In the past, it has been felt that it was inappropriate to treat corneas with keratoconus by excimer laser, as the laser treatment results in further thinning of the cornea, and possible destabilisation of the corneal structure, which could lead to progressive deterioration of the corneal shape.

The introduction of corneal collagen cross-linking with riboflavin and UV light has potentially changed this situation, since it is now possible to stabilise the keratoconus condition with cross-linking treatment, and prevent progression of corneal ectasia. As a result, it may be possible to use a limited amount of surface laser ablation to improve corneal symmetry in early cases of keratoconus, in the hope that any weakening of the cornea by the loss of tissue from the laser treatment, is compensated for by the increased strength of the cornea induced by the cross-linking. Although early reports suggest that such treatment can be effective, there is not yet long-term data available to show that such treatment is safe or appropriate.

The Topography-guided Custom Ablation Treatment (T-CAT) is designed to improve the central corneal symmetry, without attempting to correct other spherical, or regular astigmatic, optical defects. By not attempting to correct the whole optical defect of the eye, the T-CAT treatment can be kept to a small degree of ablation with the maximum depth of tissue loss typically being less than 50 microns. The cross-linking treatment is applied immediately after the laser treatment. Any residual spherical or regular astigmatic optical defect remaining after the treatment can be corrected subsequently by contact lens wear or by phakic intra-ocular lens implantation.

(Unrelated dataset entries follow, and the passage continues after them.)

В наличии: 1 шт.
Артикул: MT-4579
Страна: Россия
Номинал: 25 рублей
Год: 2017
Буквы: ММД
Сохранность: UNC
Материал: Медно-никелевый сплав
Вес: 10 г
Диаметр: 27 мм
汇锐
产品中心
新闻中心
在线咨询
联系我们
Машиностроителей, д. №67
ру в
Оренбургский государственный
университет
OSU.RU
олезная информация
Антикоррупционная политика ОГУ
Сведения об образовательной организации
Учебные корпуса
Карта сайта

The image on the left is a typical T-CAT treatment profile. Centre shows topography before surgery with a steep and irregular corneal profile. Right shows some post-operative reduction of corneal steepness and reduced astigmatism, with improved symmetry.


Causes and types of optical defect

Optical defects of the eye are mainly caused by abnormalities in the cornea, the lens, or in the overall length of the eyeball.

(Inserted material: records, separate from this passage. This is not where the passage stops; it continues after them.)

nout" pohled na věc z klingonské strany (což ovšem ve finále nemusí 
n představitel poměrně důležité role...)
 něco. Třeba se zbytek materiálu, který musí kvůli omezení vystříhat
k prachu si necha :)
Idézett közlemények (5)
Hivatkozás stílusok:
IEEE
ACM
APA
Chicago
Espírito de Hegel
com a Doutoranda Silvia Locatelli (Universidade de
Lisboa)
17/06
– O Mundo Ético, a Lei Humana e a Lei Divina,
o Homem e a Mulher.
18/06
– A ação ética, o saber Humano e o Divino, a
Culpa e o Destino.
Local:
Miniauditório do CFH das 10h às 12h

When the cornea is not spherical in shape there will typically be an astigmatic optical defect in the eye. Most astigmatism is regular and symmetrical, and this type of astigmatism can be corrected by spectacles, toric or rigid contact lenses, or conventional astigmatic laser surgery. However, sometimes corneal astigmatism is irregular and asymmetrical, and this type of optical defect cannot be corrected with spectacles. Irregular astigmatism is typically seen in the condition of keratoconus, and other types of corneal ectasia.

Correction of irregular astigmatism

Because irregular astigmatism is almost always due to abnormalities in the shape of the corneal surface, it can usually be corrected by fitting rigid gas-permeable contact lenses. These work by masking the corneal irregularity behind the smooth surface of the contact lens. Alternatively these corneal irregularities can now be permanently corrected by custom topography-guided excimer laser treatment.

Accurate measurement of corneal surface irregularities can be made with a corneal topography device, and this information can be used to programme an excimer laser to re-profile the cornea.


How is T-CAT & Cross-Linking treatment given?

The treatment is carried out with topical anaesthesia (eye drops). Firstly the surface epithelial cell layers are removed from the central part of the cornea. Then the custom topography-guided laser treatment is applied. Next the cornea is saturated with riboflavin which takes about 20 minutes. Finally, UV light is focussed onto the central area of the cornea for 30 minutes to create the cross-linking.

When the treatment is complete a 'bandage' soft contact lens is applied. This contact lens is worn for around three to seven days, until the surface epithelial cell layers have re-grown. During the first few days after the treatment the eye will be sore and watery. You will need to apply eye drops frequently, and take pain killers as required. Sometimes there is slight haziness under the epithelial layer after treatment, and rarely there may be scarring that can reduce the quality of vision obtained. You would generally need a couple of weeks off work to undergo this treatment.